T-SQL Tuesday #27: Why I Love Big Data

Feb 14, 2012 · TSQL Tuesday ·

Happy T-SQL Tuesday to all! (and happy Valentine's Day too!) This month's T-SQL Tuesday comes to us courtesy of Steve Jones (blog | @way0utwest). Steve is asking us to write about "big data" – specifically the problems we've solved or interesting ways we've found to work with it. In honor of the holiday, I'm going to take a slight tangent from that and talk about why I love working with it instead.

First, let's tackle the term. "Big data" is interesting in that I've yet to see a universally-accepted definition for it. I've heard lots of different numbers from lots of different people. To me, a database in the 5-10 terabyte range and larger qualifies as a very large database (VLDB) and thus, big data.

Working with big data presents some very interesting challenges that will allow your skills as a DBA to shine. Whether they shine like gold or like NASA's super-black material will depend on your skillset.
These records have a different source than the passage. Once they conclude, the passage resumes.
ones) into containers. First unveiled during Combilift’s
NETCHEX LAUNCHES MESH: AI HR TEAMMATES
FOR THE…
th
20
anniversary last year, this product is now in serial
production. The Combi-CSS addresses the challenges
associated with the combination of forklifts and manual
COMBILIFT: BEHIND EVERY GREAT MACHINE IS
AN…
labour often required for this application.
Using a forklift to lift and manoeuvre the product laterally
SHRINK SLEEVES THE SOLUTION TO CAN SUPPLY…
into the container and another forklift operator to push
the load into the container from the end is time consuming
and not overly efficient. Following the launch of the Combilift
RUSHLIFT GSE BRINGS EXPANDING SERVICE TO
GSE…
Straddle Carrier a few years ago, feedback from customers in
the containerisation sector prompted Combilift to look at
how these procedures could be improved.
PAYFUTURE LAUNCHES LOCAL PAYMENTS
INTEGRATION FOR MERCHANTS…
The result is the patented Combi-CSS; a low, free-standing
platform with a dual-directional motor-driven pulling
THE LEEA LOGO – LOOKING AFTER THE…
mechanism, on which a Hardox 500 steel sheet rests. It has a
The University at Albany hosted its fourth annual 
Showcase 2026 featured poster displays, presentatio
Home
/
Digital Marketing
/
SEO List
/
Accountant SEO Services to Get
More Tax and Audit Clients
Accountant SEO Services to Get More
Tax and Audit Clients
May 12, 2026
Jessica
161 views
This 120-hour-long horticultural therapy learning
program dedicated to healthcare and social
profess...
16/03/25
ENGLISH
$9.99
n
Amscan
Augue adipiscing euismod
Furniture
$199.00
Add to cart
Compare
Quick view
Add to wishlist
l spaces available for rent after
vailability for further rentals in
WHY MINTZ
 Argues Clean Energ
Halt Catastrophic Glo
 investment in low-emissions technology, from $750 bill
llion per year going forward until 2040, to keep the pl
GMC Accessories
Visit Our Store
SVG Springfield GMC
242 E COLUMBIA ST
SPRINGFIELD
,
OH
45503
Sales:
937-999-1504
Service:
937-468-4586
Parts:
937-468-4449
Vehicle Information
VLDBs have a habit of exposing poorly performing queries very effectively due to their size. In smaller databases, queries performing slowly (perhaps due to lack of proper indexing) might be tolerated in some situations if a query completes in a few minutes. When you're dealing with big data, however, table scans might take hours, making issues such as indexing much more critical to acceptable performance. DBA tasks such as backups and consistency checks will also take much longer with large amounts of data, meaning new techniques might be necessary for said tasks to complete in a reasonable amount of time. SQL Server native backups might not be possible due to performance or disk space, thus other methods such as SAN Snapshotting may be required. Integrity checks may take large amounts of time to run or be impossible due to the load they place on a production server, meaning they have to be run on another machine from a restored backup. This is by no means an exhaustive list – there are tons more ways that increasingly large quantities of data can cause issues.

The issues above along with many others crave solutions, and another reason I love big data is that it's brought about a lot of innovation to the information technology field over the past few years. Non-relational databases have existed for a while, but they have recently grown in popularity and number of offerings due to the increasing need for handling big data. As reliable and popular as relational databases are, the need for databases that give up some relational guarantees in exchange for better handling of extremely large datasets gave birth to the NoSQL movement, which will undoubtedly continue to reshape the future of the web and handling of extremely large datasets. Some may worry that NoSQL is going to replace their beloved relational databases, but I don't share that belief. Both database models address different issues and should be able to coexist as they already have for years.

To sum it all up, I love a challenge, and since big data has plenty to offer in that department, I love big data too.